True Crime: Das Verbrechen von Hinterkaifeck – SG #227

True Crime: Das Verbrechen von Hinterkaifeck – SG #227

Die Geschichte, die ich Dir heute erzählen möchte, ist wirklich so passiert. Heute nennt man das ja „True Crime“ – in der deutschen Sprache sagt man wörtlich übersetzt gerne „wahre Verbrechen“ dazu. Wenn du schwache Nerven hast oder wenn Kinder in der Nähe sind, solltest du diese Episode nicht anhören.

Wir bleiben hier in Bayern. Im Jahr 1922 steht in Hinterkaifeck ein Einödhof. Das ist ein Bauernhof, der nicht in einem Dorf steht, sondern alleine etwas außerhalb. Der nächste Nachbar ist weit entfernt. Es ist eine ländliche Gegend. Es leben nicht viele Menschen hier. Auf dem Einödhof selbst lebt das Ehepaar Gruber. Der Bauer Andreas Gruber ist 64 Jahre alt, seine Frau Cäzilia 72 Jahre alt. Ihre Tochter Viktoria Gabriel lebt auch hier, denn ihr Mann ist im Ersten Weltkrieg gestorben. Sie ist also mit 35 Jahren schon Witwe. Ihre beiden Kinder hat sie mitgebracht zu den Eltern. Ihr Sohn Josef ist zwei Jahre alt, ihre Tochter Cäzilia ist sieben Jahre alt. Es leben also drei Generationen auf dem Hof.

Dann geschehen plötzlich seltsame Dinge an diesem Ort. Es wird eine Münchner Zeitung gefunden, die es hier auf dem Dorf gar nicht zu kaufen gibt. Dann werden Spuren im Schnee entdeckt – sie führen zu dem Einödhof, aber nicht wieder weg. Es verschwindet ein Hausschlüssel. An einer Hütte wird das Schloss aufgebrochen und ein Rind losgebunden. Im Wald wird mehrmals ein Mann mit Bart gesehen, der den Hof beobachtet.

Aber das muss alles nichts bedeuten, oder? Im März kommt eine neue Magd auf den Hof. Eine Magd war damals eine weibliche Hilfskraft auf dem Bauernhof, eine männliche Hilfskraft nannte man Knecht. Maria Baumgartner ist 45 Jahre alt, als sie an einem Freitag auf den Einödhof kommt um dort zu arbeiten.

Am Sonntag darauf, also zwei Tage später, ist die Familie nicht in der Kirche.
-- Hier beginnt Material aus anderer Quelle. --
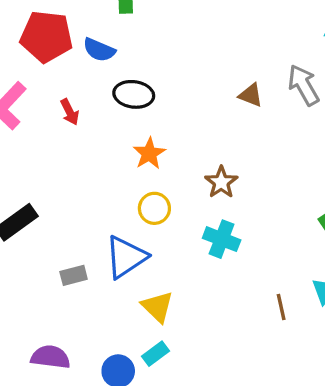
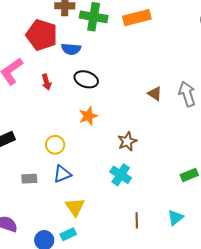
blue semicircle: (99, 50) -> (71, 49), turned -30
yellow circle: (154, 208) -> (55, 145), moved
blue triangle: (126, 257) -> (62, 174), size x0.7
brown line: (281, 307) -> (137, 220), moved

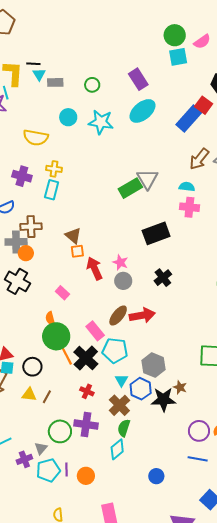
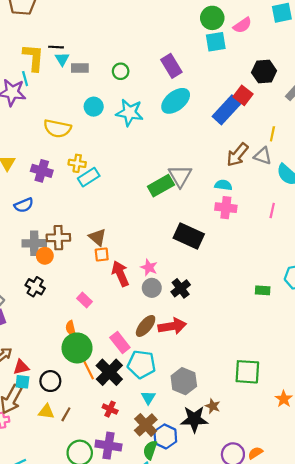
cyan rectangle: (52, 190) -> (89, 177), moved, turned 42
brown cross: (31, 227) -> (58, 238), moved
black rectangle: (156, 233) -> (189, 236), turned 44
black cross: (163, 278) -> (181, 288), moved
black cross: (17, 281) -> (35, 287), size x0.7
blue hexagon: (141, 389) -> (165, 436), moved

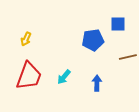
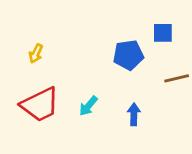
red trapezoid: (29, 76) -> (40, 105), turned 44

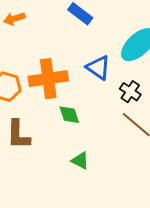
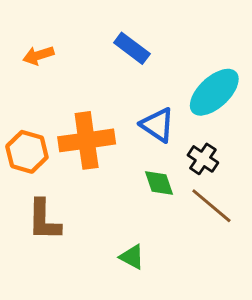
green diamond: (69, 115) -> (159, 183), moved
Das fällt auf, denn es ist üblich, am Sonntag zum Gottesdienst zu gehen. Am Montag kommt die siebenjährige Cäzilia nicht zur Schule. Der Postbote merkt, dass die Post vom Freitag noch im Briefkasten steckt. Was ist da los?

Letztlich werden zwei junge Männer losgeschickt, um nach der Familie zu sehen. Was sie finden, ist grausam: Alle Bewohner und Bewohnerinnen des Hofes sind tot. Sie wurden ermordet. Sogar die Kinder. Die Rekonstruktion des Verbrechens ergibt: Die junge Witwe war nachts in den Stall gegangen und dort erschlagen worden. Ihre Mutter wunderte sich, wo die Tochter blieb, und folgte ihr in den Stall – auch sie wurde ermordet. Danach folgten ihr Vater und ihre kleine Tochter. Der oder die Täter hörten aber nicht auf zu morden, sie gingen ins Haus und fanden dort die neue Magd und das Kleinkind – auch sie wurden getötet. Alle Leichen wurden mit der gleichen Waffe erschlagen und anschließend bedeckt, entweder mit Heu oder mit Bettzeug. Einige Tage lagen sie schon so, als sie gefunden wurden. Seltsam ist: Die Tiere auf dem Hof haben noch Futter, die Kühe wurden gemolken. Und auch im Backofen war noch etwas verbrannt worden. Der oder die Täter sind also nach dem Mord noch einige Zeit auf dem Hof geblieben.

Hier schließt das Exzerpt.